Kershaw sucked his teeth pensively. “Not entirely sure yet. Gut feeling. People don’t usually keel over like fallen trees, with their arms at their sides. Not very scientific, I know, but there’s something else. Midazolam – it’s a fast-acting benzodiazepine with a short elimination half-life. A pretty potent water-soluble sedative, but the imbiber doesn’t actually lose consciousness unless it’s taken in overdose. I found a tiny trace of it inside her mouth. If you were to inject it between the gums and the inside of the cheek, it could enter the bloodstream immediately. She would have dropped like a log.”

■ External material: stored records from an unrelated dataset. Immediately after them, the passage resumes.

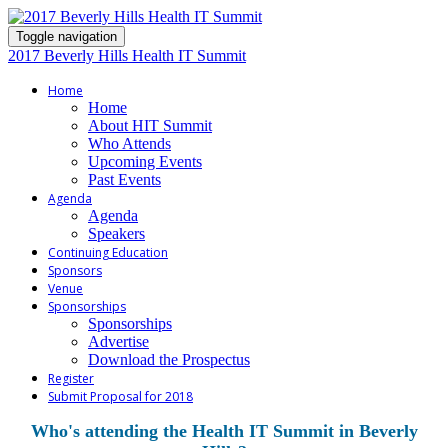
Toggle navigation
2017 Beverly Hills Health IT Summit
Home
Home
About HIT Summit
Who Attends
Upcoming Events
Past Events
Agenda
Agenda
Speakers
Continuing Education
Sponsors
Venue
Sponsorships
Sponsorships
Advertise
Download the Prospectus
Register
Submit Proposal for 2018
Who's attending the Health IT Summit in Beverly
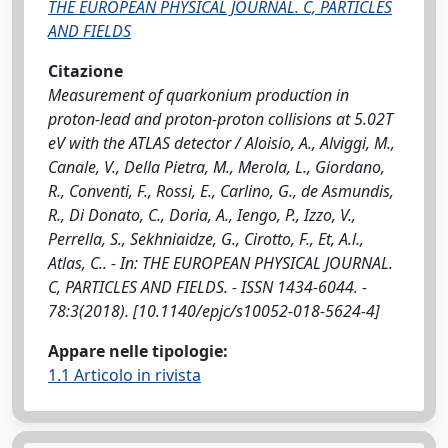
THE EUROPEAN PHYSICAL JOURNAL. C, PARTICLES
AND FIELDS
Citazione
Measurement of quarkonium production in
proton-lead and proton-proton collisions at 5.02T
eV with the ATLAS detector / Aloisio, A., Alviggi, M.,
Canale, V., Della Pietra, M., Merola, L., Giordano,
R., Conventi, F., Rossi, E., Carlino, G., de Asmundis,
R., Di Donato, C., Doria, A., Iengo, P., Izzo, V.,
Perrella, S., Sekhniaidze, G., Cirotto, F., Et, A.l.,
Atlas, C.. - In: THE EUROPEAN PHYSICAL JOURNAL.
C, PARTICLES AND FIELDS. - ISSN 1434-6044. -
78:3(2018). [10.1140/epjc/s10052-018-5624-4]
Appare nelle tipologie:
1.1 Articolo in rivista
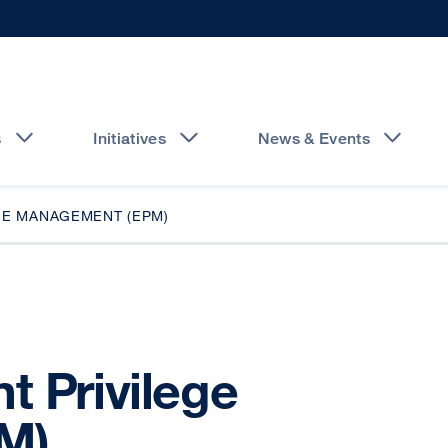
s
Initiatives
News & Events
GE MANAGEMENT (EPM)
t Privilege
M)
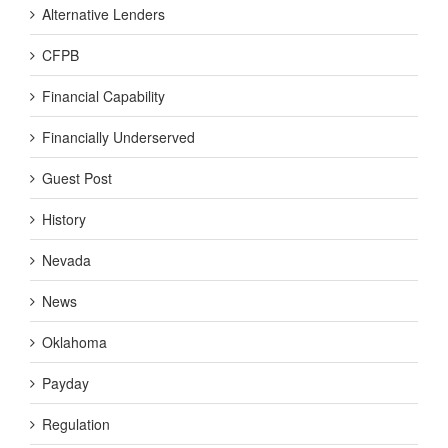
Alternative Lenders
CFPB
Financial Capability
Financially Underserved
Guest Post
History
Nevada
News
Oklahoma
Payday
Regulation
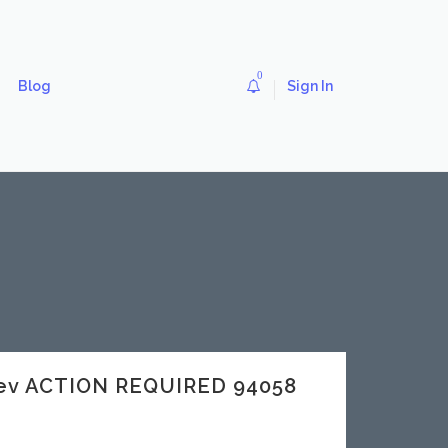
0
Blog
Sign In
dev ACTION REQUIRED 94058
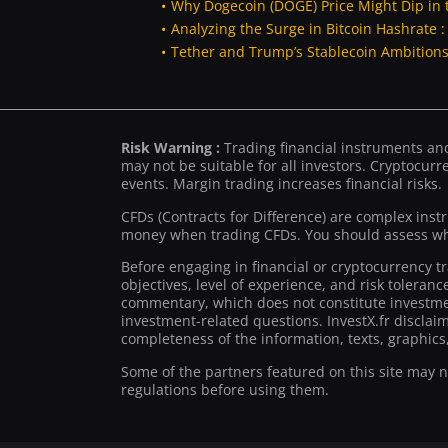
Why Dogecoin (DOGE) Price Might Dip in 
Analyzing the Surge in Bitcoin Hashrate 
Tether and Trump’s Stablecoin Ambitions 
Risk Warning :
Trading financial instruments and/
may not be suitable for all investors. Cryptocurre
events. Margin trading increases financial risks.
CFDs (Contracts for Difference) are complex inst
money when trading CFDs. You should assess whe
Before engaging in financial or cryptocurrency t
objectives, level of experience, and risk toleran
commentary, which does not constitute investmen
investment-related questions. InvestX.fr disclai
completeness of the information, texts, graphics,
Some of the partners featured on this site may not
regulations before using them.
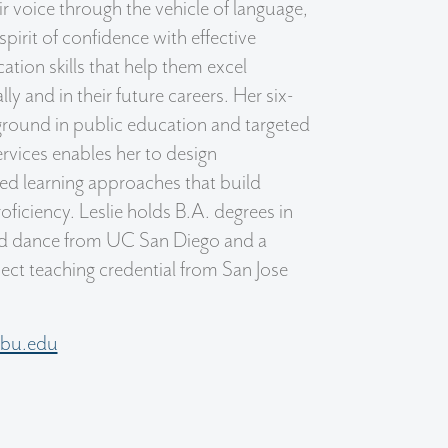
eir voice through the vehicle of language,
a spirit of confidence with effective
ion skills that help them excel
ly and in their future careers. Her six-
round in public education and targeted
ervices enables her to design
ed learning approaches that build
oficiency. Leslie holds B.A. degrees in
nd dance from UC San Diego and a
ject teaching credential from San Jose
sfbu.edu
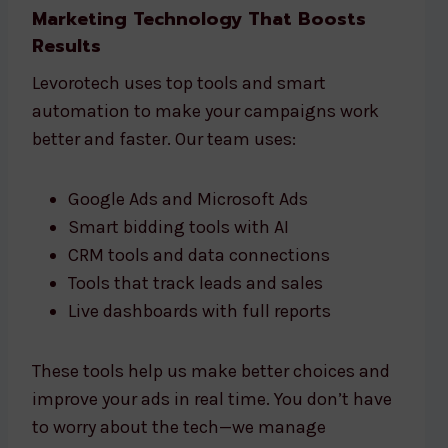
Marketing Technology That Boosts
Results
Levorotech uses top tools and smart
automation to make your campaigns work
better and faster. Our team uses:
Google Ads and Microsoft Ads
Smart bidding tools with AI
CRM tools and data connections
Tools that track leads and sales
Live dashboards with full reports
These tools help us make better choices and
improve your ads in real time. You don’t have
to worry about the tech—we manage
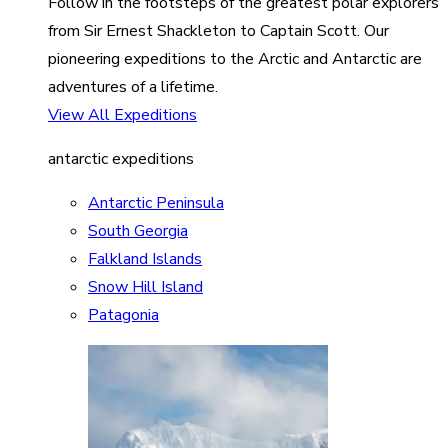
Follow in the footsteps of the greatest polar explorers
from Sir Ernest Shackleton to Captain Scott. Our
pioneering expeditions to the Arctic and Antarctic are
adventures of a lifetime.
View All Expeditions
antarctic expeditions
Antarctic Peninsula
South Georgia
Falkland Islands
Snow Hill Island
Patagonia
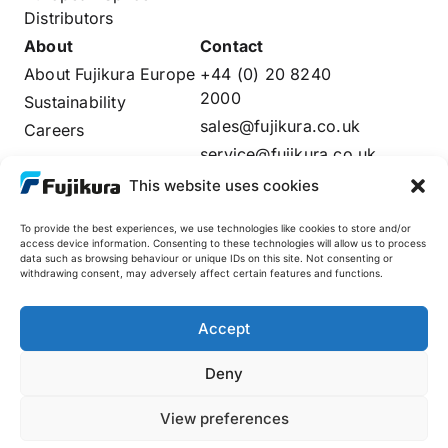
Distributors
About
Contact
About Fujikura Europe
+44 (0) 20 8240
2000
Sustainability
sales@fujikura.co.uk
Careers
service@fujikura.co.uk
Distributors Login
This website uses cookies
To provide the best experiences, we use technologies like cookies to store and/or
access device information. Consenting to these technologies will allow us to process
data such as browsing behaviour or unique IDs on this site. Not consenting or
Fujikura Global
withdrawing consent, may adversely affect certain features and functions.
AFL
Accept
Deny
© 2025 Fujikura Europe Limited. All rights reserved
Site by
View preferences
| Company Registered in England No: 02237808 |
Preface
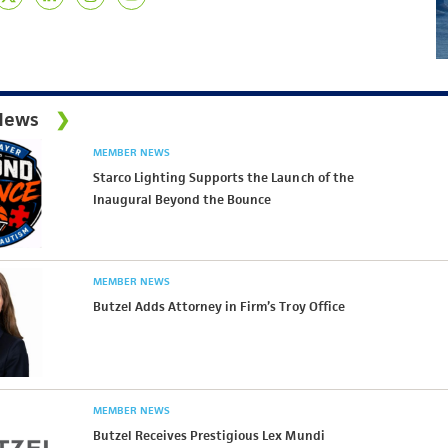
News
MEMBER NEWS
Starco Lighting Supports the Launch of the
Inaugural Beyond the Bounce
MEMBER NEWS
Butzel Adds Attorney in Firm’s Troy Office
MEMBER NEWS
Butzel Receives Prestigious Lex Mundi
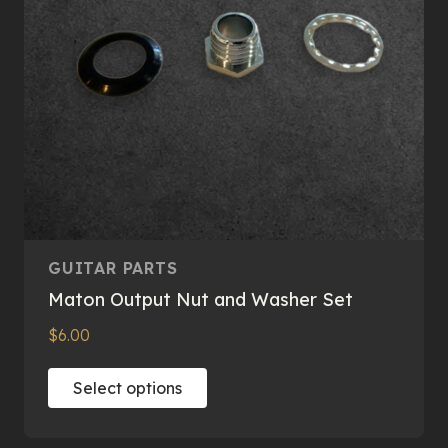
on
the
product
page
GUITAR PARTS
Maton Output Nut and Washer Set
$
6.00
This
Select options
product
has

Bryant wrinkled his face, thinking. He looked like a tortoise chewing a nettle. “This is making less sense by the second,” he said. “A woman walks into a pub – which, by the way, hasn’t existed for the best part of a hundred years – gets injected in the face and leaves without complaint. She falls down outside, bashes her head and is left for dead by everyone else who leaves the pub, including the staff. I don’t suppose we have any suspects, either.”

“Her partner was just a couple of miles away, home alone watching TV, no witnesses, says he had several phone calls, but all on his cell phone, none to their flat.”